At SINTEF, a two-step approach is used,

  • first deriving high resolution maps of geophysical properties, and then,
  • a second inversion step calculating the properties of interest such as porosity, CO2 saturation or pore pressure.

The advantage of this approach is that the assessment of uncertainty can be integrated the uncertainties propagated until the final result.

The method provides an estimate of CO2 saturation in the whole reservoir. At Sleipner, in the Utsira sandstone, the CO2 is migrating upwards by buoyancy to the upper seal of the Nordland shales. Inside the reservoir, thin layers of shale are blocking the migration upwards and accumulations of CO2 under these thin layers are easily observable in the seismic images. The quantification of CO2 saturation gives values up to 90% of CO2. The rest of the porous medium is filled with brine, the original fluid present before CO2 injection. The pore pressure estimation is not relevant at Sleipner as the aquifer where the CO2 is injected is very large and the pressure build-up is negligible.

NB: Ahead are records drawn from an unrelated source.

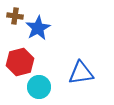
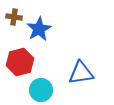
brown cross: moved 1 px left, 1 px down
blue star: moved 1 px right, 1 px down
cyan circle: moved 2 px right, 3 px down
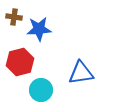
blue star: rotated 25 degrees clockwise
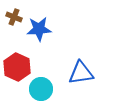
brown cross: rotated 14 degrees clockwise
red hexagon: moved 3 px left, 5 px down; rotated 20 degrees counterclockwise
cyan circle: moved 1 px up
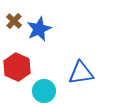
brown cross: moved 4 px down; rotated 21 degrees clockwise
blue star: rotated 20 degrees counterclockwise
cyan circle: moved 3 px right, 2 px down
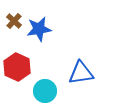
blue star: rotated 15 degrees clockwise
cyan circle: moved 1 px right
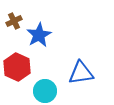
brown cross: rotated 21 degrees clockwise
blue star: moved 6 px down; rotated 20 degrees counterclockwise
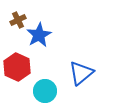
brown cross: moved 4 px right, 1 px up
blue triangle: rotated 32 degrees counterclockwise
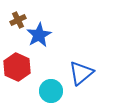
cyan circle: moved 6 px right
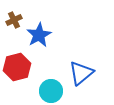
brown cross: moved 4 px left
red hexagon: rotated 20 degrees clockwise
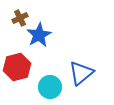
brown cross: moved 6 px right, 2 px up
cyan circle: moved 1 px left, 4 px up
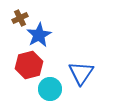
red hexagon: moved 12 px right, 2 px up
blue triangle: rotated 16 degrees counterclockwise
cyan circle: moved 2 px down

Value of information and choice of monitoring techniques

In addition to seismic surveys, other monitoring techniques, such as electromagnetic and gravity-based methods could be used for CO2 storage monitoring. These techniques usually have lower resolution but are very sensitive to fluid resistivity and density changes and could therefore be a good alternative to map CO2 migration and saturation. Currently, work is carried out by SINTEF researchers to combine these methods and seismic methods into the same quantitative workflow. This will constrain the monitoring results more and will reduce uncertainties in the obtained estimates.

The costs related to the different techniques are quite different, and even if seismic surveys are required to get good enough spatial resolution, gravity and electromagnetic surveys may be used in addition to allow less frequent seismic surveys. Using an advanced workflow based on the value of information concept will help to determine which techniques should be used with which time interval.  Finding a clever way to quantify the value of information is crucial for discrimination between methods and optimization of the monitoring plan.

The two-step workflow is efficient and flexible

Quantitative monitoring techniques are required for proper conformance and containment verification, and in this context uncertainty should also be taken into account. The two-step workflow developed at SINTEF provides an efficient and flexible way of combining different monitoring techniques to achieve quantitative estimates of properties such as porosity, CO2 saturation and pore pressure. Furthermore, using the value of information concept will help to find a better compromise between cost, resolution and sensitivity of the different techniques and ultimately to optimize the monitoring plan.

Synthetic example of how well Sleipner rock physics/reservoir parameters can be constrained using seismic data alone (left) or a combination of seismic, CSEM, and gravity data (right). The images clearly show how much closer the parameter estimation (lowest misfit model) is to the true value (true model) when using a combination of input data. For cost-efficient monitoring, this added accuracy has to be weighed against the added costs of acquiring more data. This calls for a careful value-of-information assessment, which is an important part of the NCCS Task 12 work plan.
Synthetic example of how well Sleipner rock physics/reservoir parameters can be constrained using seismic data alone (left) or a combination of seismic, CSEM, and gravity data (right). The images clearly show how much closer the parameter estimation (lowest misfit model) is to the true value (true model) when using a combination of input data. For cost-efficient monitoring, this added accuracy has to be weighed against the added costs of acquiring more data. This calls for a careful value-of-information assessment, which is an important part of the NCCS Task 12 work plan.